*** Opening Dataset records ***
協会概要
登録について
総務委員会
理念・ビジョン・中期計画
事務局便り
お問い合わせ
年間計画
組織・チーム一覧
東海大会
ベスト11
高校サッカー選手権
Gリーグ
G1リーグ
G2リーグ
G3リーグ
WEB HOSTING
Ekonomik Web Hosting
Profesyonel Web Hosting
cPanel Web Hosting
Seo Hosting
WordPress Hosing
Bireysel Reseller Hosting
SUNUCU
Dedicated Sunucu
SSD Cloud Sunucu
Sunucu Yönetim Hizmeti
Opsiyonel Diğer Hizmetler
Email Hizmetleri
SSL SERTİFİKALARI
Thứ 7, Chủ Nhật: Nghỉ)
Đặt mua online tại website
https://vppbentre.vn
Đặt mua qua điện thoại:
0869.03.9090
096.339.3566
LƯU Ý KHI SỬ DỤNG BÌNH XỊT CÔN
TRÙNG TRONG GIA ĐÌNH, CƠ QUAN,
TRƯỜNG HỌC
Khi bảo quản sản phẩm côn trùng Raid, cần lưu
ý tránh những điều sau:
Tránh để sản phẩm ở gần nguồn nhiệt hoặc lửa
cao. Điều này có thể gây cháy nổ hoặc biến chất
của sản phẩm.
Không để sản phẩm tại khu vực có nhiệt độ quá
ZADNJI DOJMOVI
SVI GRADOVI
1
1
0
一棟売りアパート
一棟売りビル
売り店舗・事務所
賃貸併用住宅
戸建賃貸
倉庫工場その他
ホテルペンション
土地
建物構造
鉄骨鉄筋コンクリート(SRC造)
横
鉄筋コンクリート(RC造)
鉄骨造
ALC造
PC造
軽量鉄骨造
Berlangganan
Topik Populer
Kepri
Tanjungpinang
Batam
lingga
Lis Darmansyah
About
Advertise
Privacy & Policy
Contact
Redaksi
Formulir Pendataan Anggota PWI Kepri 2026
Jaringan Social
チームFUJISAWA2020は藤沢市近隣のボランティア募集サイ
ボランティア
*** Closing Dataset records ***
### What is expected
The required output is the exact run of lines from the beginning of the listing above to the line that contains "Tanjungpinang", inclusive of both.

### Reply to the exercise
協会概要
登録について
総務委員会
理念・ビジョン・中期計画
事務局便り
お問い合わせ
年間計画
組織・チーム一覧
東海大会
ベスト11
高校サッカー選手権
Gリーグ
G1リーグ
G2リーグ
G3リーグ
WEB HOSTING
Ekonomik Web Hosting
Profesyonel Web Hosting
cPanel Web Hosting
Seo Hosting
WordPress Hosing
Bireysel Reseller Hosting
SUNUCU
Dedicated Sunucu
SSD Cloud Sunucu
Sunucu Yönetim Hizmeti
Opsiyonel Diğer Hizmetler
Email Hizmetleri
SSL SERTİFİKALARI
Thứ 7, Chủ Nhật: Nghỉ)
Đặt mua online tại website
https://vppbentre.vn
Đặt mua qua điện thoại:
0869.03.9090
096.339.3566
LƯU Ý KHI SỬ DỤNG BÌNH XỊT CÔN
TRÙNG TRONG GIA ĐÌNH, CƠ QUAN,
TRƯỜNG HỌC
Khi bảo quản sản phẩm côn trùng Raid, cần lưu
ý tránh những điều sau:
Tránh để sản phẩm ở gần nguồn nhiệt hoặc lửa
cao. Điều này có thể gây cháy nổ hoặc biến chất
của sản phẩm.
Không để sản phẩm tại khu vực có nhiệt độ quá
ZADNJI DOJMOVI
SVI GRADOVI
1
1
0
一棟売りアパート
一棟売りビル
売り店舗・事務所
賃貸併用住宅
戸建賃貸
倉庫工場その他
ホテルペンション
土地
建物構造
鉄骨鉄筋コンクリート(SRC造)
横
鉄筋コンクリート(RC造)
鉄骨造
ALC造
PC造
軽量鉄骨造
Berlangganan
Topik Populer
Kepri
Tanjungpinang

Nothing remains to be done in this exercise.